Down to the final character, output the records below as they stand.

....

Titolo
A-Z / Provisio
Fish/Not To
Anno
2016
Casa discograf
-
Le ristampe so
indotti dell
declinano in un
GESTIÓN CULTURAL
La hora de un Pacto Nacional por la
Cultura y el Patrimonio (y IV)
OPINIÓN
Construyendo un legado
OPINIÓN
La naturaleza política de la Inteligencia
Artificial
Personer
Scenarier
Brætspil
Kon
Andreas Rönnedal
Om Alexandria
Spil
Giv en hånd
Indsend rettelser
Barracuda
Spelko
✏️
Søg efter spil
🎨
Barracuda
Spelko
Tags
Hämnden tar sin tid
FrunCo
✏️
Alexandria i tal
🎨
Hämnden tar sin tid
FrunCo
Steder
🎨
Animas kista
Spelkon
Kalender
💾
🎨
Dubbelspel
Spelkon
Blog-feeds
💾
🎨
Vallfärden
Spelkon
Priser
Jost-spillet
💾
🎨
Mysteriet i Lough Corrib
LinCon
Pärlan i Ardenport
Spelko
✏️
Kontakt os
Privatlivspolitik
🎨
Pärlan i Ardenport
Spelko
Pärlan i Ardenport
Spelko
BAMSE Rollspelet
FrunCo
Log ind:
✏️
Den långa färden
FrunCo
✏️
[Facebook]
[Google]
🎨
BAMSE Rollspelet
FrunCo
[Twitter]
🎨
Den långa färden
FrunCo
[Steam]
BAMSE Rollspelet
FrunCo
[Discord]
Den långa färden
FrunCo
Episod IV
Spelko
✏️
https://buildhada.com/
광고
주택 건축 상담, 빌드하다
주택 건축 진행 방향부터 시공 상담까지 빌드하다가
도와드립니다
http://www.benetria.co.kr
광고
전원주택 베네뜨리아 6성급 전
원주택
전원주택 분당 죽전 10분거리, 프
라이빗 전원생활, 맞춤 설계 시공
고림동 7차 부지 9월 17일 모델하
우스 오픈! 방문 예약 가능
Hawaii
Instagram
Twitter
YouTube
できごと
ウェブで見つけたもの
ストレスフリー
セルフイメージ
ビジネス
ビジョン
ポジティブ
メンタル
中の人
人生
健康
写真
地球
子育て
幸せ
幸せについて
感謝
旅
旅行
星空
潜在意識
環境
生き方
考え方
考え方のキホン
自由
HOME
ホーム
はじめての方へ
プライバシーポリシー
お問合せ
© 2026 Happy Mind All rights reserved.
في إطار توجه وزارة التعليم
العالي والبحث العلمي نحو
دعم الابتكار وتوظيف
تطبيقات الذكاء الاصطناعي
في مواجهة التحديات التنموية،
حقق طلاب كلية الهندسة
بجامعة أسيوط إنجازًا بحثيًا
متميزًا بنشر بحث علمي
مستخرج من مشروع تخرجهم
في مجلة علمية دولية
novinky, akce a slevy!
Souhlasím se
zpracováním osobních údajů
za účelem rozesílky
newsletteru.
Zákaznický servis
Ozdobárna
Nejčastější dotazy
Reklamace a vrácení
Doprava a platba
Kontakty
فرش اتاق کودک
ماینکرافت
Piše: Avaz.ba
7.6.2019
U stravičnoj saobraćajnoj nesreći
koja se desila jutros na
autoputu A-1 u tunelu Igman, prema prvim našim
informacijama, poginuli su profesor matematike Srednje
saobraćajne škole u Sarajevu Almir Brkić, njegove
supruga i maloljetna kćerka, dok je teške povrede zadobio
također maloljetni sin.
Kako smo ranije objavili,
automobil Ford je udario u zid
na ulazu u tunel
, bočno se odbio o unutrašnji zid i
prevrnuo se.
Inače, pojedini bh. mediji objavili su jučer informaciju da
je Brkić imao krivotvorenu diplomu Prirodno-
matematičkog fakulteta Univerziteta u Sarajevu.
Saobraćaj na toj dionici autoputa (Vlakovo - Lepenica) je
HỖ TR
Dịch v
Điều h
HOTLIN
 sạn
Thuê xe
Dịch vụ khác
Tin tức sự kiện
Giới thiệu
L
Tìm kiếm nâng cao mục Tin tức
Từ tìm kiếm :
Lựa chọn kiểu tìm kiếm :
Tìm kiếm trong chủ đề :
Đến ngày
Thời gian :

....

- [Response to this task]:
Titolo
A-Z / Provisio
Fish/Not To
Anno
2016
Casa discograf
-
Le ristampe so
indotti dell
declinano in un
GESTIÓN CULTURAL
La hora de un Pacto Nacional por la
Cultura y el Patrimonio (y IV)
OPINIÓN
Construyendo un legado
OPINIÓN
La naturaleza política de la Inteligencia
Artificial
Personer
Scenarier
Brætspil
Kon
Andreas Rönnedal
Om Alexandria
Spil
Giv en hånd
Indsend rettelser
Barracuda
Spelko
✏️
Søg efter spil
🎨
Barracuda
Spelko
Tags
Hämnden tar sin tid
FrunCo
✏️
Alexandria i tal
🎨
Hämnden tar sin tid
FrunCo
Steder
🎨
Animas kista
Spelkon
Kalender
💾
🎨
Dubbelspel
Spelkon
Blog-feeds
💾
🎨
Vallfärden
Spelkon
Priser
Jost-spillet
💾
🎨
Mysteriet i Lough Corrib
LinCon
Pärlan i Ardenport
Spelko
✏️
Kontakt os
Privatlivspolitik
🎨
Pärlan i Ardenport
Spelko
Pärlan i Ardenport
Spelko
BAMSE Rollspelet
FrunCo
Log ind:
✏️
Den långa färden
FrunCo
✏️
[Facebook]
[Google]
🎨
BAMSE Rollspelet
FrunCo
[Twitter]
🎨
Den långa färden
FrunCo
[Steam]
BAMSE Rollspelet
FrunCo
[Discord]
Den långa färden
FrunCo
Episod IV
Spelko
✏️
https://buildhada.com/
광고
주택 건축 상담, 빌드하다
주택 건축 진행 방향부터 시공 상담까지 빌드하다가
도와드립니다
http://www.benetria.co.kr
광고
전원주택 베네뜨리아 6성급 전
원주택
전원주택 분당 죽전 10분거리, 프
라이빗 전원생활, 맞춤 설계 시공
고림동 7차 부지 9월 17일 모델하
우스 오픈! 방문 예약 가능
Hawaii
Instagram
Twitter
YouTube
できごと
ウェブで見つけたもの
ストレスフリー
セルフイメージ
ビジネス
ビジョン
ポジティブ
メンタル
中の人
人生
健康
写真
地球
子育て
幸せ
幸せについて
感謝
旅
旅行
星空
潜在意識
環境
生き方
考え方
考え方のキホン
自由
HOME
ホーム
はじめての方へ
プライバシーポリシー
お問合せ
© 2026 Happy Mind All rights reserved.
في إطار توجه وزارة التعليم
العالي والبحث العلمي نحو
دعم الابتكار وتوظيف
تطبيقات الذكاء الاصطناعي
في مواجهة التحديات التنموية،
حقق طلاب كلية الهندسة
بجامعة أسيوط إنجازًا بحثيًا
متميزًا بنشر بحث علمي
مستخرج من مشروع تخرجهم
في مجلة علمية دولية
novinky, akce a slevy!
Souhlasím se
zpracováním osobních údajů
za účelem rozesílky
newsletteru.
Zákaznický servis
Ozdobárna
Nejčastější dotazy
Reklamace a vrácení
Doprava a platba
Kontakty
فرش اتاق کودک
ماینکرافت
Piše: Avaz.ba
7.6.2019
U stravičnoj saobraćajnoj nesreći
koja se desila jutros na
autoputu A-1 u tunelu Igman, prema prvim našim
informacijama, poginuli su profesor matematike Srednje
saobraćajne škole u Sarajevu Almir Brkić, njegove
supruga i maloljetna kćerka, dok je teške povrede zadobio
također maloljetni sin.
Kako smo ranije objavili,
automobil Ford je udario u zid
na ulazu u tunel
, bočno se odbio o unutrašnji zid i
prevrnuo se.
Inače, pojedini bh. mediji objavili su jučer informaciju da
je Brkić imao krivotvorenu diplomu Prirodno-
matematičkog fakulteta Univerziteta u Sarajevu.
Saobraćaj na toj dionici autoputa (Vlakovo - Lepenica) je
HỖ TR
Dịch v
Điều h
HOTLIN
 sạn
Thuê xe
Dịch vụ khác
Tin tức sự kiện
Giới thiệu
L
Tìm kiếm nâng cao mục Tin tức
Từ tìm kiếm :
Lựa chọn kiểu tìm kiếm :
Tìm kiếm trong chủ đề :
Đến ngày
Thời gian :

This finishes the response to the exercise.